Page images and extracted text
==================================================

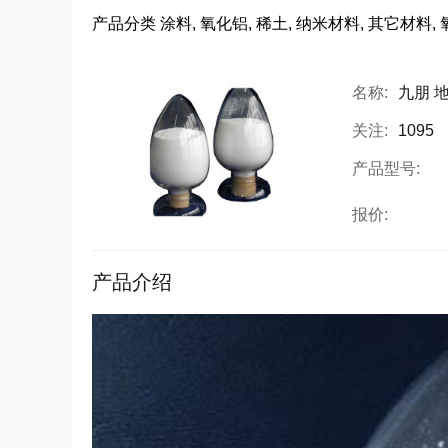
产品分类
涂料, 氧化铝, 稀土, 纳米材料, 其它材料, 
名称:
九朋 地
关注:
1095
产品型号:
报价:
产品介绍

==================================================

» **YOUR ASSIGNMENT**: Give all the lines above again, character for character, without pictures.

» **YOUR SOLUTION**:
产品分类
涂料, 氧化铝, 稀土, 纳米材料, 其它材料, 
名称:
九朋 地
关注:
1095
产品型号:
报价:
产品介绍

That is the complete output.